Languages: Written & Spoken (page 2 of 6)
Languages: Written & Spoken

There’s no getting around the eventual discussion of languages and related issues when it comes to the Bible.

  • It was originally written in Hebrew, Aramaic, and Greek. So from the outset the Bible itself is multi-lingual.

  • “Written” is a key word here because many of the individuals and people groups documented in the Bible spoke in languages other than the 3 languages it was written in or were often multi-lingual themselves. For instance, Jesus spoke in Aramaic but His words are captured by the Gospels writers in Greek.

  • Every language changes over time. (Compare Shakespearian English with today’s rendition.) This is why the names of some people and places seem to “change” from book to book. They’re merely the new pronunciations or renderings as the language has changed in every day usage over hundreds and hundreds of years. (Take the word “frontier”–depending on the time of its usage in U.S. history it could mean anything from western Pennsylvania to Kentucky to everything west of St. Louis. You have to know the time when it is used to know to which of these geographic regions it describes.) The books of the Bible were written over a span of approximately 1,500 years so even the same language will change a bit from one generation to the next.

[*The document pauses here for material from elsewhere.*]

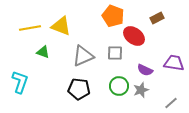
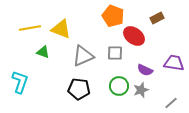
yellow triangle: moved 3 px down
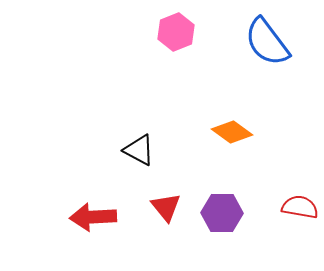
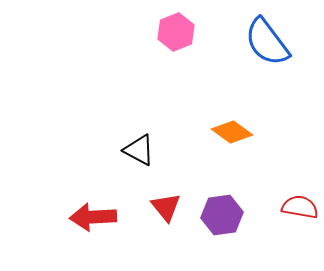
purple hexagon: moved 2 px down; rotated 9 degrees counterclockwise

  • The Jews of Israel in Jesus’ time weren’t speaking the exact same language Abraham or even Moses spoke. This is due in large part to Israel’s conquests of nations and groups around her–thus assimilating some of their language into her own–and being conquered by others and being given over to the language of each ruler. (Just the captivity in Babylon alone completely changed the daily language embraced by Jews from that point on.) Even though Aramaic was the Jewish “homeland” language of Jesus’ day, Greek had become so prevalent throughout the world and in Israel that the Jewish authorities themselves translated the Old Testament into Greek by Jesus’ time. (We call it “The Septuagint” and it’s the translation New Testament authors quote. Even they are quoting the Bible translated into another language other than its original. That should be a lesson for all of us in this discussion.)

  • Even before the very first edition of the King James version of the Bible was released there was already vast numbers of translations in existence in a myriad of languages. Some of the most authoritative, earliest versions of the Bible are in a wide variety of languages such as Syriac, not to mention the later Latin Vulgate upon which many versions are based.

So the point is that we really do need academia to continue to study these languages and render translations for us. But it’s worth noting that translating the Bible into other languages has been a staple of activity carried out before the church was even formed and continued LONG before it arrived in even the earliest English version. Many generations of Believers have embarked on updating translations to make them more relevant due to centuries of changes in their own languages.